START DATASET ENTRIES
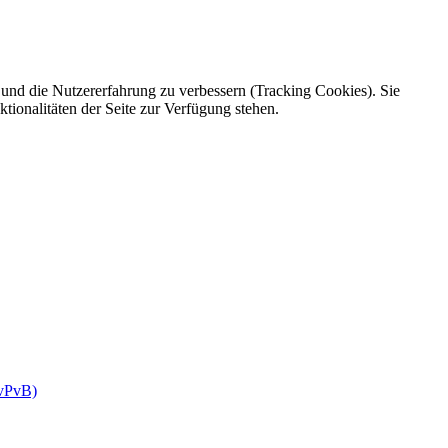
e und die Nutzererfahrung zu verbessern (Tracking Cookies). Sie
tionalitäten der Seite zur Verfügung stehen.
(vPvB)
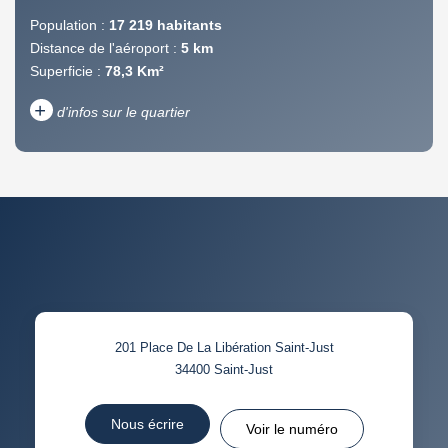
Population :
17 219 habitants
Distance de l'aéroport :
5 km
Superficie :
78,3 Km²
+
d'infos sur le quartier
DENSITÉ DE POPULATION
ENFANTS ET ADOLESCENTS
AGE MOYEN
REVENU MENSUEL PAR
MÉNAGE
TAUX DE PROPRIÉTAIRES
TAUX D'HABITATION
201 Place De La Libération Saint-Just
TAXE FONCIÈRE
PART DES MÉNAGES SANS
34400
Saint-Just
VOITURE
DISTANCE DE L'AÉROPORT :
SUPERFICIE :
Nous écrire
Voir le numéro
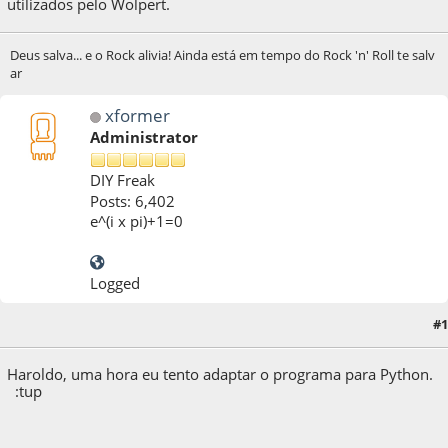
utilizados pelo Wolpert.
Deus salva... e o Rock alivia! Ainda está em tempo do Rock 'n' Roll te salv
ar
xformer
Administrator
DIY Freak
Posts: 6,402
e^(i x pi)+1=0
Logged
04 de April de 2020, as 12:37:20
Last Edit
: 06 de April de 2020, as 09:10:21 by
#1
xformer
Haroldo, uma hora eu tento adaptar o programa para Python.
:tup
END DATASET ENTRIES
● **ACTIVITY**
Give a count of the lines above that include the word "Saint", and add nothing to it.

● **EXERCISE RESULT**
2